A Will Eternal has been adapted into a Chinese animated series produced for Tencent Video. The first season premiered on 12 August 2020. It was presented as Tencent Video's first long-form 2D "annual" animation project and was subsequently followed by a second season beginning in 2022.

The adaptation was notable for retaining the novel's comic tone while using a 2D animation format that differed from the increasingly common 3D web-animation model in China. Contemporary commentary in China described the series as an example of the increasing maturity of domestically produced web-novel adaptations.

===Renegade Immortal===

Renegade Immortal was adapted into a 3D animated series produced by Sparkly Key Animation for Tencent Video. It premiered on 25 September 2023.

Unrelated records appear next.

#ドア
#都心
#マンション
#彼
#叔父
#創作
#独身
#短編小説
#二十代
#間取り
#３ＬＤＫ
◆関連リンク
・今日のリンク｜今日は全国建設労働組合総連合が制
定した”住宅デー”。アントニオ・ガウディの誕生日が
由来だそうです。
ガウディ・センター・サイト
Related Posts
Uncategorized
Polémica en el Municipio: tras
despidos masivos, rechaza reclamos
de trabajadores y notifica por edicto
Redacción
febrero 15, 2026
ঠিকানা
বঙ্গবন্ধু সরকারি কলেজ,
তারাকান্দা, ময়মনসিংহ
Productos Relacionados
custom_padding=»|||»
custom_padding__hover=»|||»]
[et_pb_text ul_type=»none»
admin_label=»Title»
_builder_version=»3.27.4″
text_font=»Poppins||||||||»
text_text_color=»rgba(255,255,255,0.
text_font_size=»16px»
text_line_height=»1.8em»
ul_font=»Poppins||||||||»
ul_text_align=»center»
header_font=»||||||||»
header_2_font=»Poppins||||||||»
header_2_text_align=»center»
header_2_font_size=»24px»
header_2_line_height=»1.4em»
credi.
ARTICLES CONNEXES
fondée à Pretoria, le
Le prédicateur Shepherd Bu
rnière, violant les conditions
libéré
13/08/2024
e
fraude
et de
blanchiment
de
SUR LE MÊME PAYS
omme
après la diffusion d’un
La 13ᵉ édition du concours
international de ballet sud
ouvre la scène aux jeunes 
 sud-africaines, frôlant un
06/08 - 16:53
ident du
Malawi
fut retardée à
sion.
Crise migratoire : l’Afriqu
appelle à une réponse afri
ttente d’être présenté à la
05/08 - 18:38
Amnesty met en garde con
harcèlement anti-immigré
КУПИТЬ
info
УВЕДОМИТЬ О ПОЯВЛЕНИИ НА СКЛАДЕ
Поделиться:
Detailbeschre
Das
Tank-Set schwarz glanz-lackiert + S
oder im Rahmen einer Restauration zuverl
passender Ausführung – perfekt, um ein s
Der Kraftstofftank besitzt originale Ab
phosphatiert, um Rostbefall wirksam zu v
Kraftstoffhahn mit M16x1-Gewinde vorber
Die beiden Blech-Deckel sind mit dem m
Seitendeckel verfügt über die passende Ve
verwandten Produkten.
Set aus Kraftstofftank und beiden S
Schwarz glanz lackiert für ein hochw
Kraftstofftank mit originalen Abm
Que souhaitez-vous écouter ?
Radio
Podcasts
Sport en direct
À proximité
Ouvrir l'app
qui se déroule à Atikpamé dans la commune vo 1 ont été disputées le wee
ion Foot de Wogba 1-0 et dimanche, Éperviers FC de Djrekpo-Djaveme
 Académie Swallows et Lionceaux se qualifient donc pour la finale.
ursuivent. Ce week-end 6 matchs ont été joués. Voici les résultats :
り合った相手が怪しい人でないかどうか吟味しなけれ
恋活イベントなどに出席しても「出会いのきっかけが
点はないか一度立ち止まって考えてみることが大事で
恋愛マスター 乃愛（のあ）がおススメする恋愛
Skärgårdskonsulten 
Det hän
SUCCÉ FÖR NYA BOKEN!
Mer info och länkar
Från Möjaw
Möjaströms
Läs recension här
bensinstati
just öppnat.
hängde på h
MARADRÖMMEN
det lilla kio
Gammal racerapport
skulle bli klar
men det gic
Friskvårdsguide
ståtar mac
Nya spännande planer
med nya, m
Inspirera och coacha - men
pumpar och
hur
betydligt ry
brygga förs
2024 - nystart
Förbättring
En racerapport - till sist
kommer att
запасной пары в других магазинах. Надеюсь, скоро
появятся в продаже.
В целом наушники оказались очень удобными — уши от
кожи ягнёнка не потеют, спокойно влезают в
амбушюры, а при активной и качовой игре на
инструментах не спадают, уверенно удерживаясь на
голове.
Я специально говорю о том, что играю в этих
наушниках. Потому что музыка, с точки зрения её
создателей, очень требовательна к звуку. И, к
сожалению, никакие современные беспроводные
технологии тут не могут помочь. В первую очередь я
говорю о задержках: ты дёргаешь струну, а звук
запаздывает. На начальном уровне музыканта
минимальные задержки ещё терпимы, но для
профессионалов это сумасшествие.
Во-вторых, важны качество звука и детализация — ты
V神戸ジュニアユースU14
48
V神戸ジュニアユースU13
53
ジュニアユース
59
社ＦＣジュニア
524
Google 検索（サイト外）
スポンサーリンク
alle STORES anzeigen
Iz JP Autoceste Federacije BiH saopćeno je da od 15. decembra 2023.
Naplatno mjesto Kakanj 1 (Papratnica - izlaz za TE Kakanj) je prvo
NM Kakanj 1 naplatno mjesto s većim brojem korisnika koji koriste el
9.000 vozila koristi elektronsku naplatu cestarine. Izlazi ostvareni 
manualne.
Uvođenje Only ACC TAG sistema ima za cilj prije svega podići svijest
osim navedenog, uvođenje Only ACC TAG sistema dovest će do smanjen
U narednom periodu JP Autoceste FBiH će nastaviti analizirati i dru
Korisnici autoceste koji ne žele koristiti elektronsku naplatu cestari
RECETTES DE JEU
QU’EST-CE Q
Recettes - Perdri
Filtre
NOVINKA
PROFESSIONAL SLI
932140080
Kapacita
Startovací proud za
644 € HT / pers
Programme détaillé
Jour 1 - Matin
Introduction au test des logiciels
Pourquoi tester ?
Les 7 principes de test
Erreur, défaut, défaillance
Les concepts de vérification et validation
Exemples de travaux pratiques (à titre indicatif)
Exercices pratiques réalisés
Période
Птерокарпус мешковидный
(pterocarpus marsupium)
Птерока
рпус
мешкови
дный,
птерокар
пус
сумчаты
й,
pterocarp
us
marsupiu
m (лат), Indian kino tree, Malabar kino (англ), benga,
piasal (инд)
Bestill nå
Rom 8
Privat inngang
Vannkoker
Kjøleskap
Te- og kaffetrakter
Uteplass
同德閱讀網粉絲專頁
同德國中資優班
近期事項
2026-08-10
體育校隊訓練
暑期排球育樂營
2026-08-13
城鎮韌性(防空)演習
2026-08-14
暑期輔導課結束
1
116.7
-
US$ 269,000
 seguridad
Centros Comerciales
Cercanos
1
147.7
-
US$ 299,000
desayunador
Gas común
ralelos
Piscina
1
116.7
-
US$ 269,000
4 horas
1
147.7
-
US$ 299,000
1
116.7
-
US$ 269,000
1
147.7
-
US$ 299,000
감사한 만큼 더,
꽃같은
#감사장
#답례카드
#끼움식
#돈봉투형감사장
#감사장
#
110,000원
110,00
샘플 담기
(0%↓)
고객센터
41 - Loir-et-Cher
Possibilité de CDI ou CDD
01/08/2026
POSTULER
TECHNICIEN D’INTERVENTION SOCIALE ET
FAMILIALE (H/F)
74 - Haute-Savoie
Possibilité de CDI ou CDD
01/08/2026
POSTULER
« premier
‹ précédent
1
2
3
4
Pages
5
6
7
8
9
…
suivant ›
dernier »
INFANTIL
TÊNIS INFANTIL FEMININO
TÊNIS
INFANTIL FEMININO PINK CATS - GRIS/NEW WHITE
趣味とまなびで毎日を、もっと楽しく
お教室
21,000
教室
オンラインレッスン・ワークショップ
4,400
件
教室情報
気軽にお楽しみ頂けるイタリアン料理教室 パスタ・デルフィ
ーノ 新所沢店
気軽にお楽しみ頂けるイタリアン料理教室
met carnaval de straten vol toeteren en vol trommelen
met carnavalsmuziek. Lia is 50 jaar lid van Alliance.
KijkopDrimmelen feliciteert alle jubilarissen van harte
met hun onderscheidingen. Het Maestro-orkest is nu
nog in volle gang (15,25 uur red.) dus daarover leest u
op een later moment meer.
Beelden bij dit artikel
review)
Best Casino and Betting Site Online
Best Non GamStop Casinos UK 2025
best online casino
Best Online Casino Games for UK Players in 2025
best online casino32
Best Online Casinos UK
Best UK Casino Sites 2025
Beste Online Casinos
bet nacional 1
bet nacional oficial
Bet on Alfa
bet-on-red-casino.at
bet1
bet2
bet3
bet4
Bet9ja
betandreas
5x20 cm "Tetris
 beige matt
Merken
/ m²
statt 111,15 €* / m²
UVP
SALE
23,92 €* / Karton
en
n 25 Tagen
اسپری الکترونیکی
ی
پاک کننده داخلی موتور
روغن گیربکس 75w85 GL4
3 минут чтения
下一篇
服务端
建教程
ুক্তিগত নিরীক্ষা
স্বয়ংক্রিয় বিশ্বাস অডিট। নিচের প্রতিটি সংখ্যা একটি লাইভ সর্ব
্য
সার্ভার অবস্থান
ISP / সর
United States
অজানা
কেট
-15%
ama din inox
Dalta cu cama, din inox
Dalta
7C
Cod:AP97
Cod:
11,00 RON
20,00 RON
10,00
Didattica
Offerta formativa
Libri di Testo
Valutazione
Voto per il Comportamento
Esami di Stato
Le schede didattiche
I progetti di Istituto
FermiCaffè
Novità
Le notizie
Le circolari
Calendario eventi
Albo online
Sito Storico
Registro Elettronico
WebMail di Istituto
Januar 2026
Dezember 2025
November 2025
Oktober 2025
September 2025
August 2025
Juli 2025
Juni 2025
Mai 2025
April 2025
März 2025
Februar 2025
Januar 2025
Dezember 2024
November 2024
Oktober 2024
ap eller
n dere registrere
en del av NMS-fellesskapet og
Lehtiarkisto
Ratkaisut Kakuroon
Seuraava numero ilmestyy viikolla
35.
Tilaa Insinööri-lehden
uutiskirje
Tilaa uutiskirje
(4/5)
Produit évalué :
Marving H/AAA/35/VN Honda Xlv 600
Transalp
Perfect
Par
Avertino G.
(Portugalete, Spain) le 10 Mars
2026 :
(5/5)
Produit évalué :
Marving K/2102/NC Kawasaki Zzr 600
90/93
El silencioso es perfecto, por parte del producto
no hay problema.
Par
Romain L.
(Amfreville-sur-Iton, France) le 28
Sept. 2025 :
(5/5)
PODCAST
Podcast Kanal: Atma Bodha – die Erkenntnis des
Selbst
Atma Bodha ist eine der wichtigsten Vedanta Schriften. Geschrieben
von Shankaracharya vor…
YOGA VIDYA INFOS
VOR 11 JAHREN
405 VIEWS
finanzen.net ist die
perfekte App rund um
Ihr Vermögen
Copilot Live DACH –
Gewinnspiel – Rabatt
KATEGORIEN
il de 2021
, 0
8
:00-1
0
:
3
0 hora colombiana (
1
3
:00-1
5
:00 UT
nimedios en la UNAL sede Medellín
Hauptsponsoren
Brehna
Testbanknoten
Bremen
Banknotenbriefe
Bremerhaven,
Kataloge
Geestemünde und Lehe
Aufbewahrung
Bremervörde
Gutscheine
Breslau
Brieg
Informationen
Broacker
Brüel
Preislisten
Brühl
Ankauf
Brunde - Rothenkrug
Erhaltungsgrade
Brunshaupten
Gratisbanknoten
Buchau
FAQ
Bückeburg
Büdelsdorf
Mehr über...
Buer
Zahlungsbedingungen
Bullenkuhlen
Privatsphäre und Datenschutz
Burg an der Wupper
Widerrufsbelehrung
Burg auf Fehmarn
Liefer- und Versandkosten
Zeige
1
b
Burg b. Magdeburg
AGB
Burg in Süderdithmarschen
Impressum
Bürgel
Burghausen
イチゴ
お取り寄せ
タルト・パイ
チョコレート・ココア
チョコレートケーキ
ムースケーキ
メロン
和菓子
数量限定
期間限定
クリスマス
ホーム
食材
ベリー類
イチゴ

===Beyond the Timescape===

An animated adaptation of Beyond the Timescape was produced by Youku in collaboration with the production companies Feiyu Films and Ian Animation, with Youku and The Unreal World credited as producers. The first season premiered on 28 December 2025 and concluded in June 2026. A second season, marketed as a continuous year-long broadcast ("年番"), began on 20 June 2026 on Youku.

==Bibliography==

| Work | Chinese title | Serialization |
|---|---|---|
| Tian Ni | 天逆 | 2009–2010 |
| Renegade Immortal | 仙逆 | 2009–2012 |
| Pursuit of the Truth | 求魔 | 2012–2013 |
| I Shall Seal the Heavens | 我欲封天 | 2014–2016 |
| A Will Eternal | 一念永恒 | 2016–2022 |
| A World Worth Protecting | 三寸人间 | 2018–2021 |
| Beyond the Timescape | 光阴之外 | 2022–2025 |

The publication sequence and dates of the first five major novels are documented in a 2018 China Writers Network literary review, while the completion date of Beyond the Timescape was reported by China Writers Network in July 2025.

==Awards and honors==

- Winner of the 2015 Chinese Original Literature Billboard.
- Fourth place on the ninth China Online Writers Rich List, with reported royalties of 25 million yuan.
- Elected to the National Committee of the China Writers Association in 2016, as one of five web writers entering the committee for the first time that year.
- His works have been recognized within major Chinese online-literature rankings and have been translated for overseas readers.